Among those to publicly express support for Mustafa's position using Twitter were right-wing commentators Katie Hopkins and Milo Yiannopoulos. Mustafa stated that she was "so embarrassed" to receive Hopkins' support, regarding her as "an attention-seeking, classist idiot". She added that both Hopkins and Yiannopoulos were "not my allies—I did not ask for their support, and I don't want it."

==Aftermath==

In November 2015, Adrihani Rashid, the President of Goldsmith Students' Union, resigned from her position amid allegations that she had been bullied by Mustafa. Mustafa and the union's campaigns and activities officer were said to have created a "hostile" working environment for Rashid, undermining her and "badmouth[ing]" her to other students, as well as accusing her of acting "undemocratically" when Rashid refused to endorse solidarity statements backing student protesters and occupiers. Goldsmiths called for a full investigation into the allegations, with the union agreeing to do so. In a statement, the union stated that it "takes these allegations very seriously, and having raised these with the Trustee Board, will be instigating an independent inquiry".

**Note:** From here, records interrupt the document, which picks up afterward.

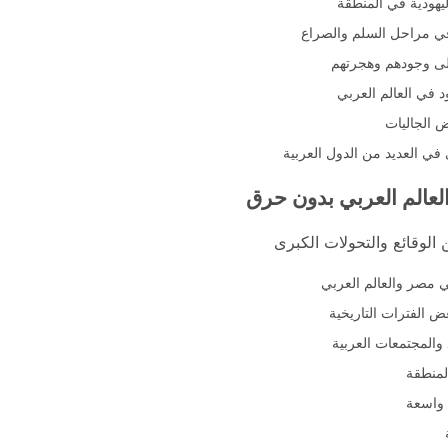
اليهودية في المنطقة
 في مراحل السلم والصراع
لى وجودهم وهجرتهم
ود في العالم العربي
عض الجاليات
في العديد من الدول العربية
لعالم العربي بدون حرق
الوقائع والتحولات الكبرى
في مصر والعالم العربي
 الفترات التاريخية
 والمجتمعات العربية
لمنطقة
 واسعة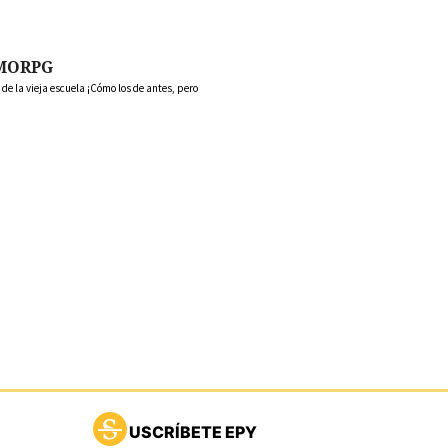
MORPG
 la vieja escuela ¡Cómo los de antes, pero
USCRÍBETE EPY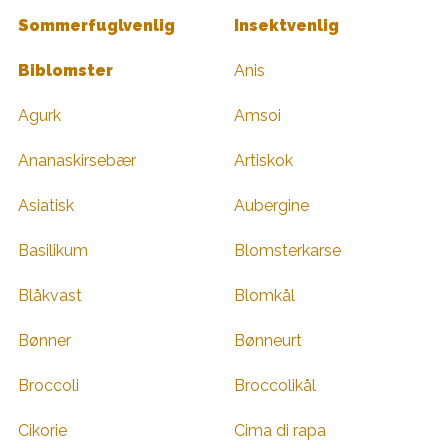
Sommerfuglvenlig
Insektvenlig
Biblomster
Anis
Agurk
Amsoi
Ananaskirsebær
Artiskok
Asiatisk
Aubergine
Basilikum
Blomsterkarse
Blåkvast
Blomkål
Bønner
Bønneurt
Broccoli
Broccolikål
Cikorie
Cima di rapa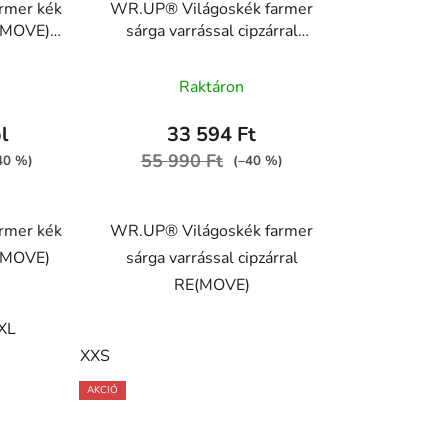
rmer kék
WR.UP® Világoskék farmer
E(MOVE)
sárga varrással cipzárral
 J4B
RE(MOVE)
WRUP1HC002ORG, J4Y
Raktáron
l
33 594 Ft
55 990 Ft
–40 %)
(–40 %)
rmer kék
WR.UP® Világoskék farmer
E(MOVE)
sárga varrással cipzárral
RE(MOVE)
XL
XXS
AKCIÓ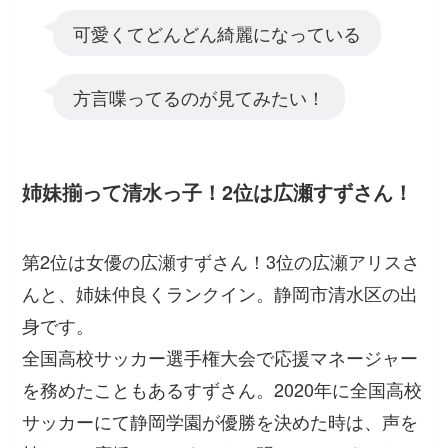
可愛くてどんどん綺麗になっている
方言喋ってるのが見てみたい！
姉妹揃って清水っ子！2位は広瀬すずさん！
第2位は女優の広瀬すずさん！3位の広瀬アリスさ
んと、姉妹仲良くランクイン。静岡市清水区の出
身です。
全国高校サッカー選手権大会で応援マネージャー
を務めたこともあるすずさん。2020年に全国高校
サッカーにて静岡学園が優勝を決めた時は、声を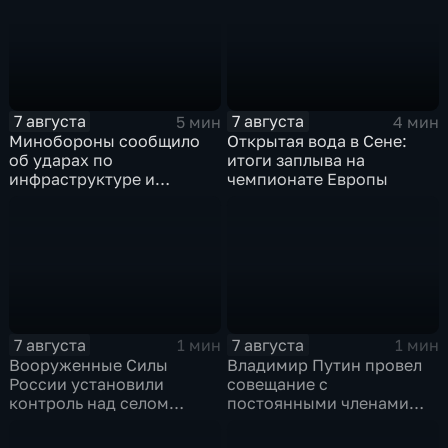
7 августа
7 августа
5 мин
4 мин
Минобороны сообщило
Открытая вода в Сене:
об ударах по
итоги заплыва на
инфраструктуре и
чемпионате Европы
военной технике ВСУ
7 августа
7 августа
1 мин
1 мин
Вооруженные Силы
Владимир Путин провел
России установили
совещание с
контроль над селом
постоянными членами
Анискино в Харьковской
Совета безопасности
области
России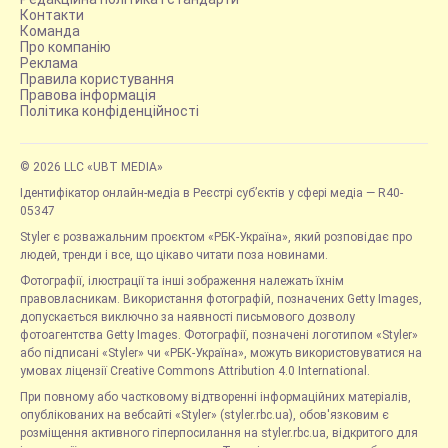
Контакти
Команда
Про компанію
Реклама
Правила користування
Правова інформація
Політика конфіденційності
© 2026 LLC «UBT MEDIA»
Ідентифікатор онлайн-медіа в Реєстрі суб’єктів у сфері медіа — R40-
05347
Styler є розважальним проєктом «РБК-Україна», який розповідає про
людей, тренди і все, що цікаво читати поза новинами.
Фотографії, ілюстрації та інші зображення належать їхнім
правовласникам. Використання фотографій, позначених Getty Images,
допускається виключно за наявності письмового дозволу
фотоагентства Getty Images. Фотографії, позначені логотипом «Styler»
або підписані «Styler» чи «РБК-Україна», можуть використовуватися на
умовах ліцензії Creative Commons Attribution 4.0 International.
При повному або частковому відтворенні інформаційних матеріалів,
опублікованих на вебсайті «Styler» (styler.rbc.ua), обов'язковим є
розміщення активного гіперпосилання на styler.rbc.ua, відкритого для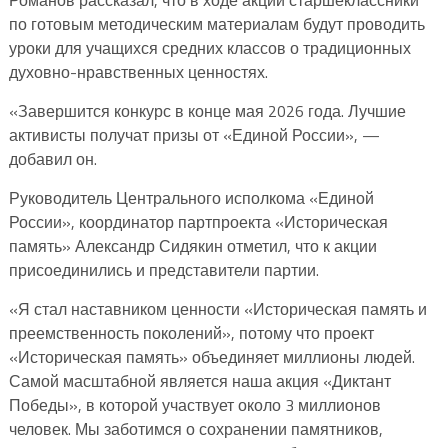
по готовым методическим материалам будут проводить
уроки для учащихся средних классов о традиционных
духовно-нравственных ценностях.
«Завершится конкурс в конце мая 2026 года. Лучшие
активисты получат призы от «Единой России», —
добавил он.
Руководитель Центрального исполкома «Единой
России», координатор партпроекта «Историческая
память» Александр Сидякин отметил, что к акции
присоединились и представители партии.
«Я стал наставником ценности «Историческая память и
преемственность поколений», потому что проект
«Историческая память» объединяет миллионы людей.
Самой масштабной является наша акция «Диктант
Победы», в которой участвует около 3 миллионов
человек. Мы заботимся о сохранении памятников,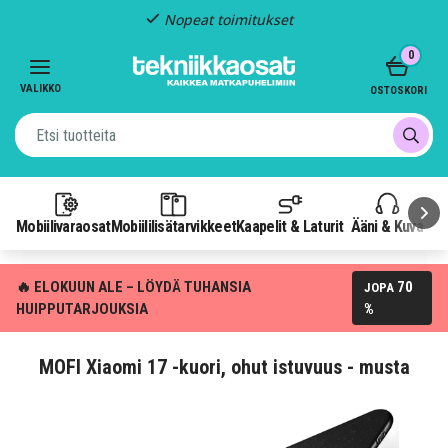
Kiinteä toimitus: 4,95 €
Item
0
3
of
VALIKKO
OSTOSKORI
3
Mobiilivaraosat
Mobiililisätarvikkeet
Kaapelit & Laturit
Ääni & Kuva
P
🔥 ELOKUUN ALE – LÖYDÄ TUHANSIA
70
JOPA
HUIPPUTARJOUKSIA
%
MOFI Xiaomi 17 -kuori, ohut istuvuus - musta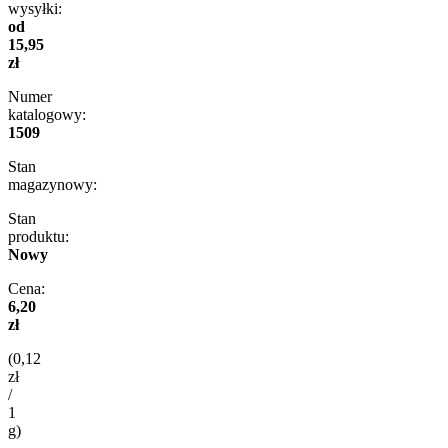
wysyłki:
od
15,95
zł
Numer
katalogowy:
1509
Stan
magazynowy:
Stan
produktu:
Nowy
Cena:
6,20
zł
(0,12
zł
/
1
g)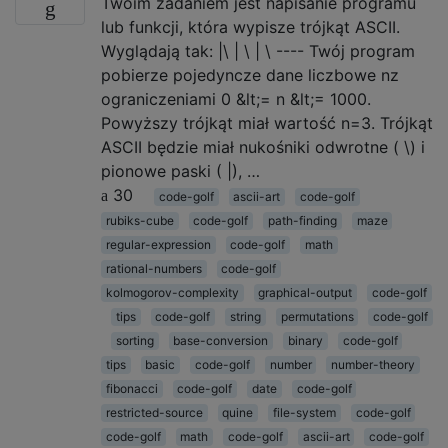
Twoim zadaniem jest napisanie programu
lub funkcji, która wypisze trójkąt ASCII.
Wyglądają tak: |\ | \ | \ ---- Twój program
pobierze pojedyncze dane liczbowe nz
ograniczeniami 0 &lt;= n &lt;= 1000.
Powyższy trójkąt miał wartość n=3. Trójkąt
ASCII będzie miał nukośniki odwrotne ( \) i
pionowe paski ( |), …
30
code-golf
ascii-art
code-golf
rubiks-cube
code-golf
path-finding
maze
regular-expression
code-golf
math
rational-numbers
code-golf
kolmogorov-complexity
graphical-output
code-golf
tips
code-golf
string
permutations
code-golf
sorting
base-conversion
binary
code-golf
tips
basic
code-golf
number
number-theory
fibonacci
code-golf
date
code-golf
restricted-source
quine
file-system
code-golf
code-golf
math
code-golf
ascii-art
code-golf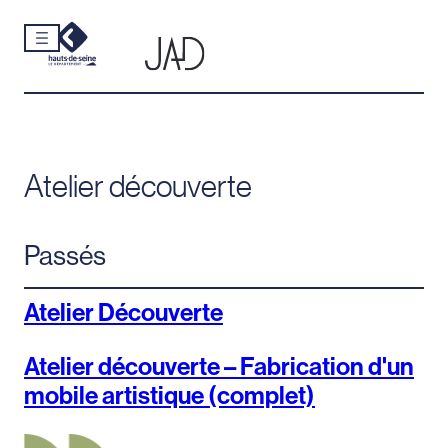
Cookies et traceurs utilisés sur ce site.
Aller
au
contenu
Atelier découverte
Passés
Atelier Découverte
Atelier découverte – Fabrication d'un
mobile artistique (complet)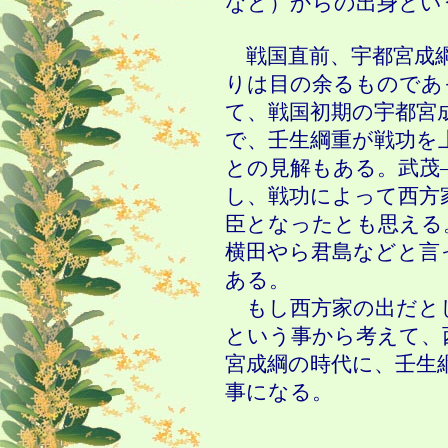
など）からの出身とい
戦国直前、宇都宮成綱
りは目の余るものであ
て、戦国初期の宇都宮
で、壬生綱重が戦功を
との見解もある。武茂
し、戦功によって西方
臣となったとも思える
横田やら君島などと言
ある。
もし西方家の出だと
という事から考えて、
宮成綱の時代に、壬生
事になる。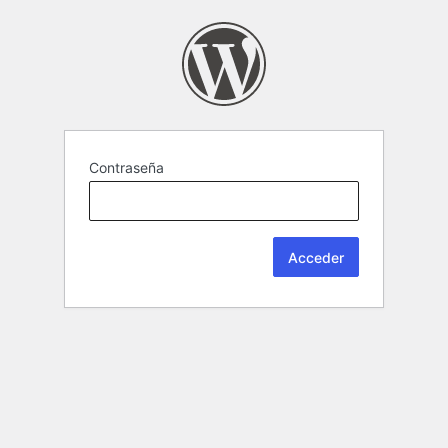
Contraseña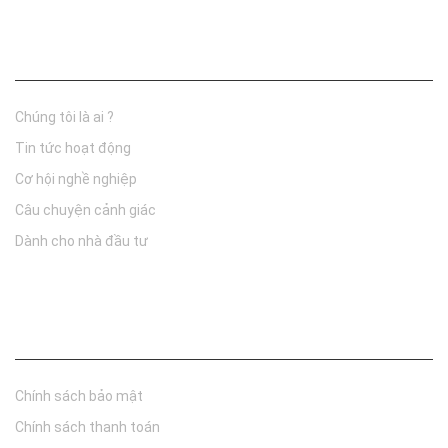
Thông tin công ty
Chúng tôi là ai ?
Tin tức hoạt động
Cơ hội nghề nghiệp
Câu chuyện cảnh giác
Dành cho nhà đầu tư
Chính sách
Chính sách bảo mật
Chính sách thanh toán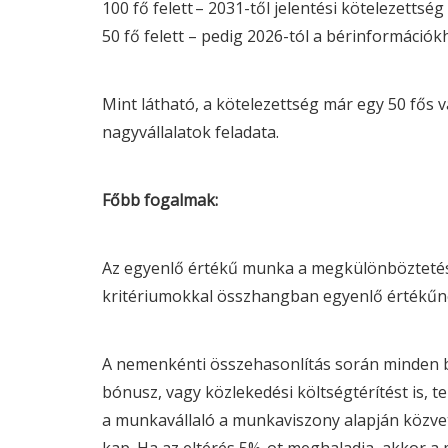
100 fő felett – 2031-től jelentési kötelezettség
50 fő felett – pedig 2026-tól a bérinformációk
Mint látható, a kötelezettség már egy 50 fős v
nagyvállalatok feladata.
Főbb fogalmak:
Az egyenlő értékű munka a megkülönböztetés
kritériumokkal összhangban egyenlő értékű
A nemenkénti összehasonlítás során minden bé
bónusz, vagy közlekedési költségtérítést is, te
a munkavállaló a munkaviszony alapján közve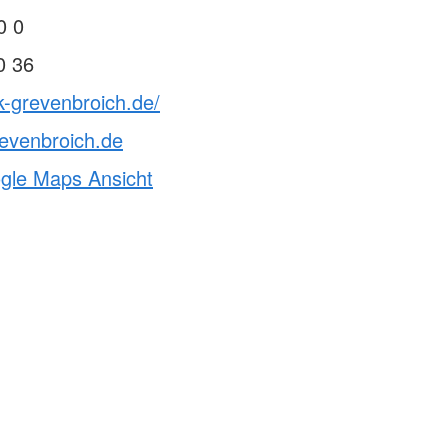
rs "Erste Hilfe"
0 0
Kinder
0 36
hwimmen
k-grevenbroich.de/
evenbroich.de
ogle Maps Ansicht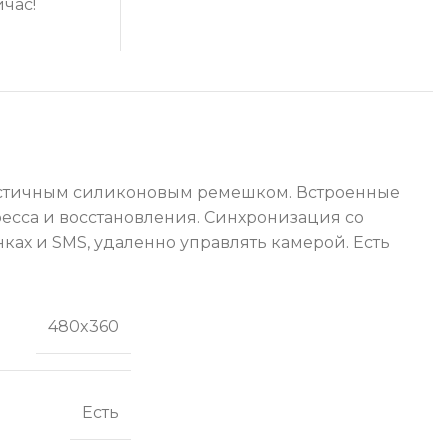
йчас!
эластичным силиконовым ремешком. Встроенные
ресса и восстановления. Синхронизация со
ках и SMS, удаленно управлять камерой. Есть
480x360
Есть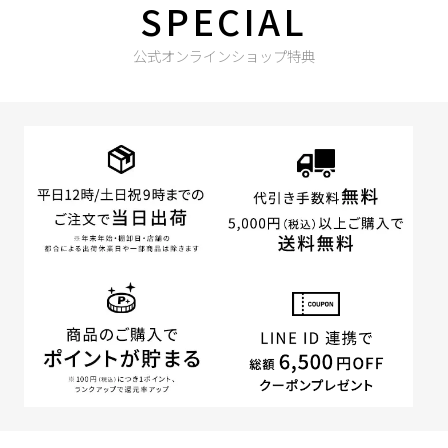
SPECIAL
公式オンラインショップ特典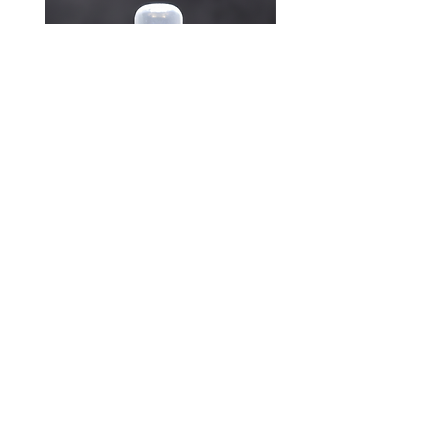
335 - Paradox P. / Pareda
DODAJ U KORPU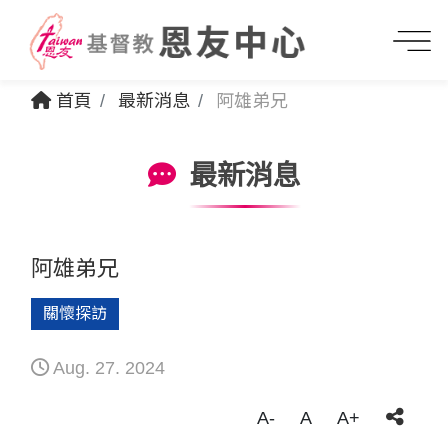
首頁
最新消息
阿雄弟兄
最新消息
阿雄弟兄
關懷探訪
Aug. 27. 2024
A-
A
A+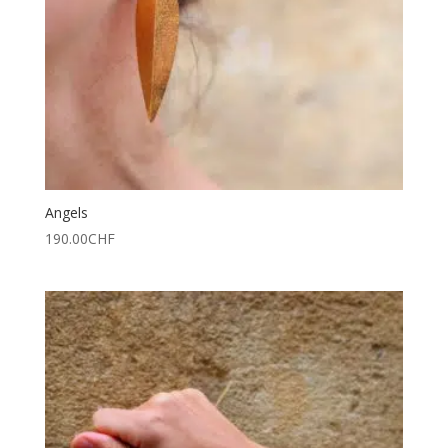
Angels
190.00
CHF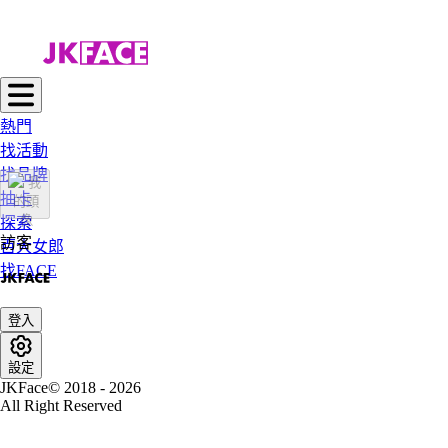
熱門
找活動
找品牌
抽卡
探索
訪客
百大女郎
找FACE
登入
設定
JKFace© 2018 - 2026
All Right Reserved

Amid these allegations, on 20 November Mustafa publicly stated that she was resigning from her job with the student union. She informed reporters from The Evening Standard that "I am resigning for the preservation of my mental and physical health. I am still committed to the independent investigation which I am confident will shed light on the structural issues that have led to the mental and physical breakdown of all sabbatical officers".

In March 2018, Mustafa—now describing herself as "a communist, anti-fascist, and feminist organiser"—spoke out on the Munroe Bergdorf race row incident. She criticised the decision of the Labour Party to dismiss Bergdorf from her role and drew comparisons between the way she and Bergdorf had been treated by both the right-wing media and sectors of the political left.